EXERCISE AIM -
All of the entries are to be restated word for word.
+++ DATASET EXTRACT +++
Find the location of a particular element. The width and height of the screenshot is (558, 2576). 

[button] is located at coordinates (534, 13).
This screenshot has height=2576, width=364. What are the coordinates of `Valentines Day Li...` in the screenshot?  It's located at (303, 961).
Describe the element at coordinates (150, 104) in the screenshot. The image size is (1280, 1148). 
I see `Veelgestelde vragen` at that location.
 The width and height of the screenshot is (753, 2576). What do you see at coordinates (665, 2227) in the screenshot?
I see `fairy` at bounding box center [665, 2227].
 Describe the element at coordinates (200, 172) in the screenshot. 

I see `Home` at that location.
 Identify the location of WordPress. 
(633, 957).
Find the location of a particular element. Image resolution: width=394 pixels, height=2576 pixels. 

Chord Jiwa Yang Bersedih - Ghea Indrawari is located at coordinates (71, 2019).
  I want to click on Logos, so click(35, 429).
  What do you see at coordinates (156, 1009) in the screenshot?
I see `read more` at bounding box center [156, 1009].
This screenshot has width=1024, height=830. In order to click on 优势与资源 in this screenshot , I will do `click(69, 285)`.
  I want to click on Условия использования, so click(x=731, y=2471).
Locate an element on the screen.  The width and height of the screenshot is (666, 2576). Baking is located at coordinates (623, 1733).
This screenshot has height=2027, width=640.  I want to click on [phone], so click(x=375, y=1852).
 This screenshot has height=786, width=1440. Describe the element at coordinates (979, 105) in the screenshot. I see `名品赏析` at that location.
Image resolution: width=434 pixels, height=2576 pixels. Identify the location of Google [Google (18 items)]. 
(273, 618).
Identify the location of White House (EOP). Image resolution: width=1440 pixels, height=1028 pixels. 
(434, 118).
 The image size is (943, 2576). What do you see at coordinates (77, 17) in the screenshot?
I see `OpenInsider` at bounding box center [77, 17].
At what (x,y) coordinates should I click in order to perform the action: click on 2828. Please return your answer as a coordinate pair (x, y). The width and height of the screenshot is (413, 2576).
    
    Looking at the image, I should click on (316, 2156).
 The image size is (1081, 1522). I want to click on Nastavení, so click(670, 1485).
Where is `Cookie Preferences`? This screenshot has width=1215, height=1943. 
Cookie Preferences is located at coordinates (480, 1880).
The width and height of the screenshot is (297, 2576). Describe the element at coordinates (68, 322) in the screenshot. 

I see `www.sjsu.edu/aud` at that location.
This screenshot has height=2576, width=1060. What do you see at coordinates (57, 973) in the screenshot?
+++
TASK ANSWER -
Find the location of a particular element. The width and height of the screenshot is (558, 2576). 

[button] is located at coordinates (534, 13).
This screenshot has height=2576, width=364. What are the coordinates of `Valentines Day Li...` in the screenshot?  It's located at (303, 961).
Describe the element at coordinates (150, 104) in the screenshot. The image size is (1280, 1148). 
I see `Veelgestelde vragen` at that location.
 The width and height of the screenshot is (753, 2576). What do you see at coordinates (665, 2227) in the screenshot?
I see `fairy` at bounding box center [665, 2227].
 Describe the element at coordinates (200, 172) in the screenshot. 

I see `Home` at that location.
 Identify the location of WordPress. 
(633, 957).
Find the location of a particular element. Image resolution: width=394 pixels, height=2576 pixels. 

Chord Jiwa Yang Bersedih - Ghea Indrawari is located at coordinates (71, 2019).
  I want to click on Logos, so click(35, 429).
  What do you see at coordinates (156, 1009) in the screenshot?
I see `read more` at bounding box center [156, 1009].
This screenshot has width=1024, height=830. In order to click on 优势与资源 in this screenshot , I will do `click(69, 285)`.
  I want to click on Условия использования, so click(x=731, y=2471).
Locate an element on the screen.  The width and height of the screenshot is (666, 2576). Baking is located at coordinates (623, 1733).
This screenshot has height=2027, width=640.  I want to click on [phone], so click(x=375, y=1852).
 This screenshot has height=786, width=1440. Describe the element at coordinates (979, 105) in the screenshot. I see `名品赏析` at that location.
Image resolution: width=434 pixels, height=2576 pixels. Identify the location of Google [Google (18 items)]. 
(273, 618).
Identify the location of White House (EOP). Image resolution: width=1440 pixels, height=1028 pixels. 
(434, 118).
 The image size is (943, 2576). What do you see at coordinates (77, 17) in the screenshot?
I see `OpenInsider` at bounding box center [77, 17].
At what (x,y) coordinates should I click in order to perform the action: click on 2828. Please return your answer as a coordinate pair (x, y). The width and height of the screenshot is (413, 2576).
    
    Looking at the image, I should click on (316, 2156).
 The image size is (1081, 1522). I want to click on Nastavení, so click(670, 1485).
Where is `Cookie Preferences`? This screenshot has width=1215, height=1943. 
Cookie Preferences is located at coordinates (480, 1880).
The width and height of the screenshot is (297, 2576). Describe the element at coordinates (68, 322) in the screenshot. 

I see `www.sjsu.edu/aud` at that location.
This screenshot has height=2576, width=1060. What do you see at coordinates (57, 973) in the screenshot?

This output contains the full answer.